[R-meta] comparing rma to lm

Juenger, Thomas E tjuenger @ending from @u@tin@utex@@@edu
Thu Sep 13 01:33:35 CEST 2018


I study plant quantitative genetics.  We use statistical analyses to map genes controlling plant traits.  I'm emailing to ask a few simple questions about meta-analyses using metafor in R.

My research program centers on how the effect of inheriting alternative alleles at a genetic locus is altered by environmental variation.  We call this gene-by-environment interaction (GxE).  We can study this phenomenon by growing our mapping populations in different environmental contexts - this can be different greenhouses, growth chambers, treatment applications or field sites in nature.  Ultimately we end up with an effect estimate (the mean difference between individuals carrying alternative alleles - we call this the "additive effect" in quantitative genetics) and standard error for each locus affecting a trait in each environmental context.  Our mapping approach often involves mixed models to test how the effect of alleles changes by condition.  However, we generally do not know the mechanistic driver or cause of the GxE and we imagine it can differ among the many loci influencing a particular trait of interest.

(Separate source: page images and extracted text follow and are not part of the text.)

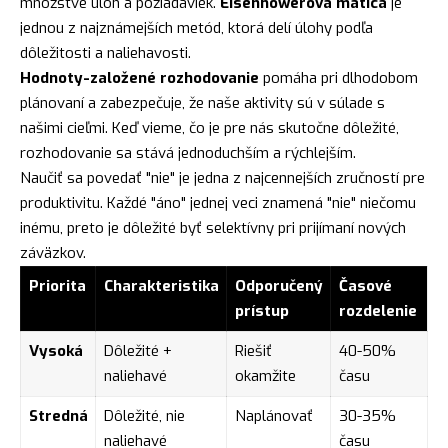
množstve úloh a požiadaviek.
Eisenhowerova matica
je
jednou z najznámejších metód, ktorá delí úlohy podľa
dôležitosti a naliehavosti.
Hodnoty-založené rozhodovanie
pomáha pri dlhodobom
plánovaní a zabezpečuje, že naše aktivity sú v súlade s
našimi cieľmi. Keď vieme, čo je pre nás skutočne dôležité,
rozhodovanie sa stává jednoduchším a rýchlejším.
Naučiť sa povedať "nie" je jedna z najcennejších zručností pre
produktivitu. Každé "áno" jednej veci znamená "nie" niečomu
inému, preto je dôležité byť selektívny pri prijímaní nových
záväzkov.
Priorita
Charakteristika
Odporučený
Časové
prístup
rozdelenie
Vysoká
Dôležité +
Riešiť
40-50%
naliehavé
okamžite
času
Stredná
Dôležité, nie
Naplánovať
30-35%
naliehavé
času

Our most recent experiment grows a mapping population at 10 different field locations.  We'd like to look for drivers of the GxE using a regression approach.  We started running simply lm models to ask how various climate factors affected the additive effect across the 10 experiments - things like latitude, temperature, rainfall.   A friend mentioned that it could be interesting to think about this as a meta-analysis problem, and include our error estimates when looking for covariates/moderators that drive the GxE.  The suggestion seems a good one given we have excellent data about the uncertainty of the effects.  We've just started looking at some basic analyses using rma.

My initial thought is that we would see less significant results when taking into account the uncertainty in the additive effect estimates.  However, we actually see the opposite.  In every case our rma models have more significant covariates/moderators than simple linear models.  I'm surprised by this and am trying to understand why this might be so.

Any thoughts or ideas - I have a feeling I'm missing something simple...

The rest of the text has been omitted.